- Task directions
Nothing but the lines from the one that contains "Writing papers" to the end of the records should be printed, both ends included, exactly as given.
(Source records begins)
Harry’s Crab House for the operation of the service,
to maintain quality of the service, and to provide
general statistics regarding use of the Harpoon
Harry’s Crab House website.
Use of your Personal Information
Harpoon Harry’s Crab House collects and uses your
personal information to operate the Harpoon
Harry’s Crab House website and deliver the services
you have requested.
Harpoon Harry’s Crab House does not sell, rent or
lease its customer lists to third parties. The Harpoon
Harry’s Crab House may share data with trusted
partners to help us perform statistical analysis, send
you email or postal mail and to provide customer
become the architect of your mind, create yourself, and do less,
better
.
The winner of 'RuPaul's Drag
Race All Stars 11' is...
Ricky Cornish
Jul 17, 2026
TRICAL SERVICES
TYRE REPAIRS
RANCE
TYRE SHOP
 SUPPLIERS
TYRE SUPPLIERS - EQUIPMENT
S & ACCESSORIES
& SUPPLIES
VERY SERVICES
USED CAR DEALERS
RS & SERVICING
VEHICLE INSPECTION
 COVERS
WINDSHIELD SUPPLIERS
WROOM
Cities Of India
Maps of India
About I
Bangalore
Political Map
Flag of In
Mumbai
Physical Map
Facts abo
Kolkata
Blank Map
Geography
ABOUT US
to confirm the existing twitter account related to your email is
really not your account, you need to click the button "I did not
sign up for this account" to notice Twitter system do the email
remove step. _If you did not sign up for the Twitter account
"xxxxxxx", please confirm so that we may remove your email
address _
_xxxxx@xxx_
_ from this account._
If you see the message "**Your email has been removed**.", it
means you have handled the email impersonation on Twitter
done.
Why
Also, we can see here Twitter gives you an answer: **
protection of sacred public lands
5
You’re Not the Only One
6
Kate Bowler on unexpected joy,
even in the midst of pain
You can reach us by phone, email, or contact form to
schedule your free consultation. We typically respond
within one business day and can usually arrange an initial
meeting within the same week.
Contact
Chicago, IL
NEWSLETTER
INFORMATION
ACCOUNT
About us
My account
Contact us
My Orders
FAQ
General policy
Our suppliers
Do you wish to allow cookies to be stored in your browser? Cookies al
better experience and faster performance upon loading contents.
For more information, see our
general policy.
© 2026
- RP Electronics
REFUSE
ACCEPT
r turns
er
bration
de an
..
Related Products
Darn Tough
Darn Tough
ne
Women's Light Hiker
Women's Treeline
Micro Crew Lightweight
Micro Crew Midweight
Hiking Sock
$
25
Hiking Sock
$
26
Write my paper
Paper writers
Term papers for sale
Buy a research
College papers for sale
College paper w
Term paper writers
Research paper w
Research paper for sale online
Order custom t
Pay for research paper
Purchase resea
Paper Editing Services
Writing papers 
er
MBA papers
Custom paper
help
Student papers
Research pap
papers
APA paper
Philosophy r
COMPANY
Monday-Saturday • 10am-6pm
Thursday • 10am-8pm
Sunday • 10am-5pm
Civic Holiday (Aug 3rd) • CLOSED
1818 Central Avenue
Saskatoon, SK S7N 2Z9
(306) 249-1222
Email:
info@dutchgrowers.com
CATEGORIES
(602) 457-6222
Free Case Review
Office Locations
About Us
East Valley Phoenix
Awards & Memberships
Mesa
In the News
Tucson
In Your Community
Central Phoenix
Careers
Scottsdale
(Source records ends)
- Result for this exercise
Writing papers 
er
MBA papers
Custom paper
help
Student papers
Research pap
papers
APA paper
Philosophy r
COMPANY
Monday-Saturday • 10am-6pm
Thursday • 10am-8pm
Sunday • 10am-5pm
Civic Holiday (Aug 3rd) • CLOSED
1818 Central Avenue
Saskatoon, SK S7N 2Z9
(306) 249-1222
Email:
info@dutchgrowers.com
CATEGORIES
(602) 457-6222
Free Case Review
Office Locations
About Us
East Valley Phoenix
Awards & Memberships
Mesa
In the News
Tucson
In Your Community
Central Phoenix
Careers
Scottsdale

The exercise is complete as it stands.